While the HOH system is not scientifically proven, much of what Grinbergs has implemented draws parallels to what scientists in the field have discovered. For instance, a group of Australian researchers summarized the factors that we know contribute to running economy. One of the key areas is running kinematics, or how a runner moves. The research has shown that running economy improves when you keep your motion moving forward, as opposed to upward, while also keeping arm and core movements to a minimum. In other words, if you bounce less, stop swinging your arms so much, and stay centred, you will go faster without exerting any extra energy. These are all factors the HOH system is designed to identify and correct.
Researchers have also shown that flexibility plays a crucial role in running economy. A runner who is too flexible will lack the free, spring-like energy a stiff muscle and tendon can provide, making them less economical. By contrast, a number of studies have also shown that runners who lack flexibility will be equally inefficient. Once again, the HOH system seems to be in line with this research as it encourages runners to develop an appropriate stride length in a functional way. Although the HOH system may parallel what the science is showing, it isn’t a miracle drill. Grinbergs says the system is not a quick fix and doesn’t work for everybody. It’s also evident that these drills are by no means a replacement for other key components to your training. You still have to do your intervals, and there is no substitute for mileage and consistency.
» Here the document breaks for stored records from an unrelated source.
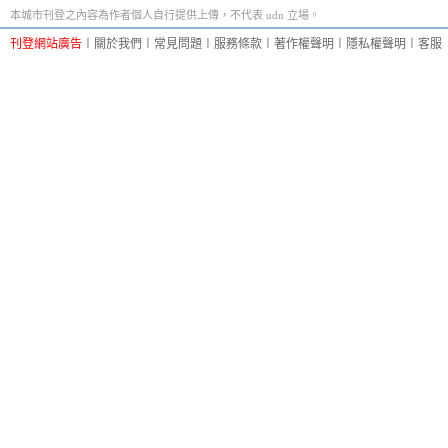
本城市刊登之內容為作者個人自行提供上傳，不代表 udn 立場。
刊登網站廣告
︱
關於我們
︱
常見問題
︱
服務條款
︱
著作權聲明
︱
隱私權聲明
︱
客服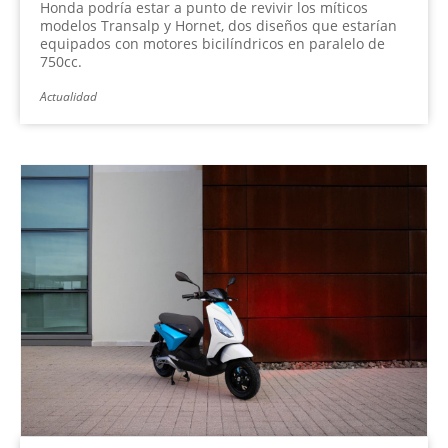
Honda podría estar a punto de revivir los míticos
modelos Transalp y Hornet, dos diseños que estarían
equipados con motores bicilíndricos en paralelo de
750cc.
Actualidad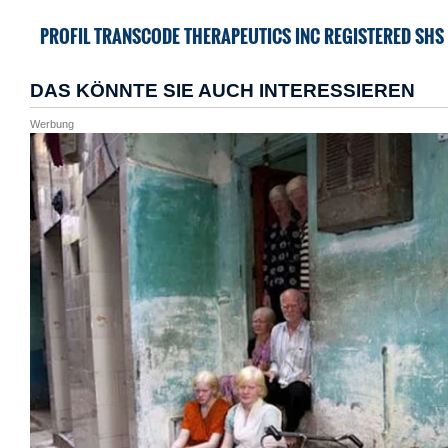
PROFIL TRANSCODE THERAPEUTICS INC REGISTERED SHS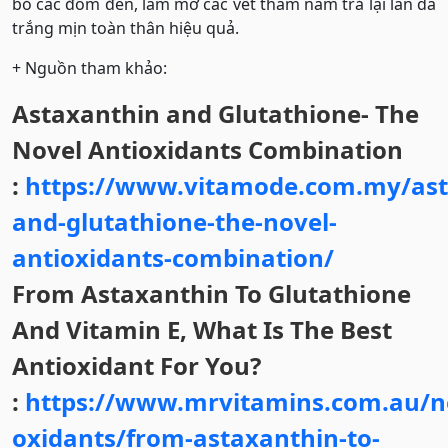
bỏ các đốm đen, làm mờ các vết thâm nám trả lại làn da
trắng mịn toàn thân hiệu quả.
+ Nguồn tham khảo:
Astaxanthin and Glutathione- The
Novel Antioxidants Combination
:
https://www.vitamode.com.my/ast
and-glutathione-the-novel-
antioxidants-combination/
From Astaxanthin To Glutathione
And Vitamin E, What Is The Best
Antioxidant For You?
:
https://www.mrvitamins.com.au/n
oxidants/from-astaxanthin-to-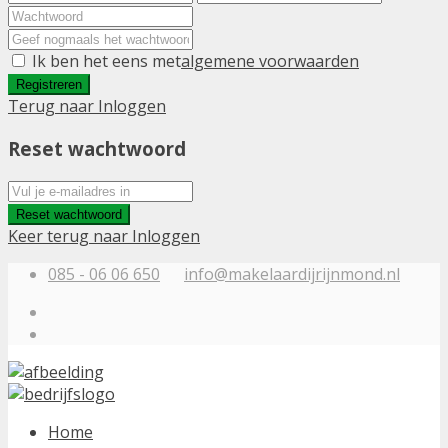
Ik ben het eens met
algemene voorwaarden
Registreren
Terug naar Inloggen
Reset wachtwoord
Reset wachtwoord
Keer terug naar Inloggen
085 - 06 06 650
info@makelaardijrijnmond.nl
Home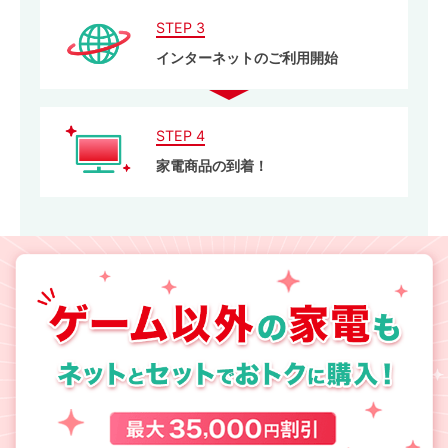
STEP 3
インターネットのご利用開始
STEP 4
家電商品の到着！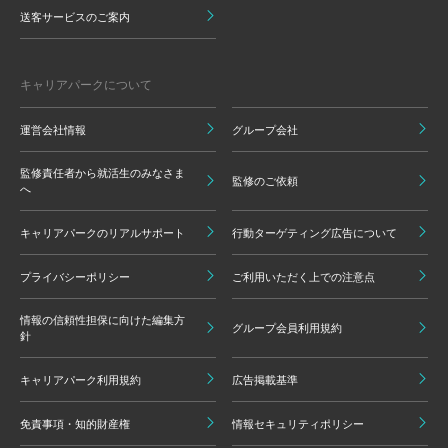
送客サービスのご案内
キャリアパークについて
運営会社情報
グループ会社
監修責任者から就活生のみなさま
監修のご依頼
へ
キャリアパークのリアルサポート
行動ターゲティング広告について
プライバシーポリシー
ご利用いただく上での注意点
情報の信頼性担保に向けた編集方
グループ会員利用規約
針
キャリアパーク利用規約
広告掲載基準
免責事項・知的財産権
情報セキュリティポリシー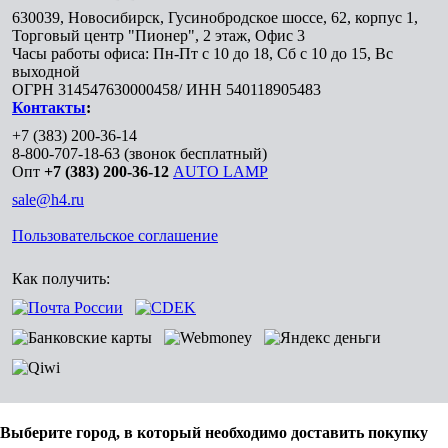
630039
,
Новосибирск
,
Гусинобродское шоссе, 62, корпус 1,
Торговый центр "Пионер", 2 этаж, Офис 3
Часы работы офиса: Пн-Пт с 10 до 18, Сб с 10 до 15, Вс
выходной
ОГРН 314547630000458/ ИНН 540118905483
Контакты
:
+7 (383) 200-36-14
8-800-707-18-63
(звонок бесплатный)
Опт
+7 (383) 200-36-12
AUTO LAMP
sale@h4.ru
Пользовательское соглашение
Как получить:
Выберите город, в который необходимо доставить покупку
Grinbergs’s method, when implemented as a supplement to consistent training, is paying off for many of his athletes. “Ever since I have been using HOH, my upper body movement has become much more efficient while running,” says Ben Flanagan, who represented Canada at the 2011 Youth World Championships. Flanagan’s 1500m PB has dropped by 16 seconds to 3:52.46 since implementing the HOH technique. The system is also great for beginners and recreational runners. After a hard workout, try taking your shoes off, putting your hands on your head, and walking with high knees for 50m and then running for 50m. Be sure to keep your upper body still. Follow this up with a 100m jog recovery and repeat 6 times. Stick to the plan for a few months, and you should see some positive changes in your stride.
Sean Delanghe is a Waterloo and New Hamburg-based chiropractor, coach, journalist, and avid age-group athlete.